The ABC reports that the ABS’s Wage Price Index, which has been tracked since 1997, showed the most recent quarter’s wages growth was 0.7 per cent and the most recent year was 2.6 per cent: the slowest growth since records have been kept. These figures do not include bonuses.
Private sector wages growth was at an annualised 2.5 per cent.
Compared to the bureau’s Consumer Price Index (CPI) of 2.7 per cent in the most recent figures, real wages are falling.
Meanwhile, unemployment crept up to a decade-long high of six per cent last month, according to The Australian Financial Review.

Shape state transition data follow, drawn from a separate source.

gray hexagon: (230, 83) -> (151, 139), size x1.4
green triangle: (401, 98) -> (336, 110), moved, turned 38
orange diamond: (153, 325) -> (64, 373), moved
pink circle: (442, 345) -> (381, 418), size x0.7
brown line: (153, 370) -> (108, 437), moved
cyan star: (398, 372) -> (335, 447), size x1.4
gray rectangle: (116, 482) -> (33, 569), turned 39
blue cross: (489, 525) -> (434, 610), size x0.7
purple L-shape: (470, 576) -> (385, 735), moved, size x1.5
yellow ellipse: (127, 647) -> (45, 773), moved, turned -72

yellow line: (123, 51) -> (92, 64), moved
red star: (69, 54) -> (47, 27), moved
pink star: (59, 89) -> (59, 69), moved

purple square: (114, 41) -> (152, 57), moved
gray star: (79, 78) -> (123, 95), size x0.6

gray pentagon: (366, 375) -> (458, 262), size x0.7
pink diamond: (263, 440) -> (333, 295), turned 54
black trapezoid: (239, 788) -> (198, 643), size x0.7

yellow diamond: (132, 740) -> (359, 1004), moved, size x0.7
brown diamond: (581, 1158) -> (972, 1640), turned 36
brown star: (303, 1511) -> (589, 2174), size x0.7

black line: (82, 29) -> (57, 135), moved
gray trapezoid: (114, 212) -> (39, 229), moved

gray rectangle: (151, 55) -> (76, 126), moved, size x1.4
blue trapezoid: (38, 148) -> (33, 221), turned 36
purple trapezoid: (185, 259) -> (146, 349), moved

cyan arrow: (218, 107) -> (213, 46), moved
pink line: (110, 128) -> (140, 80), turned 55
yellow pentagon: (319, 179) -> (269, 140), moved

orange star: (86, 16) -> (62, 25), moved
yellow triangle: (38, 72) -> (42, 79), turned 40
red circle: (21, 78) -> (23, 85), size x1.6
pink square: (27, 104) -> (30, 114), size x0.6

The announcements of job losses, including high-profile closures at Toyota Australia and Alcoa, have been claimed as evidence of the need for labour market reform by some economists.
“The more job losses there are, maybe the light bulb will go off in the general populace that the industrial relations landscape is overly-regulated,” JPMorgan’s Stephen Walters is quoted by the AFR as saying.
“We know there’s been some wage pressure in areas such as the offshore supply industry and key mining spots, but across the whole economy there’s been a pretty marked deceleration, similar to what happened during the global financial crisis.”
Some are unconvinced by calls for reform, with one columnist at The Sydney Morning Herald, for example, questioning why the historically low growth rate in wages has become an issue.
“Private sector wages rose just 2.5 per cent, yet our leaders would have us believe this historically low growth rate has pushed Holden, Toyota, Alcoa, SPC and Qantas to the edge,” he wrote.
"A few years back manufacturing wages were rising at 4 per cent. It is reasonable to ask why the present much lower growth rate (2.8 per cent) should cause problems when the higher rate of 4 per cent did not."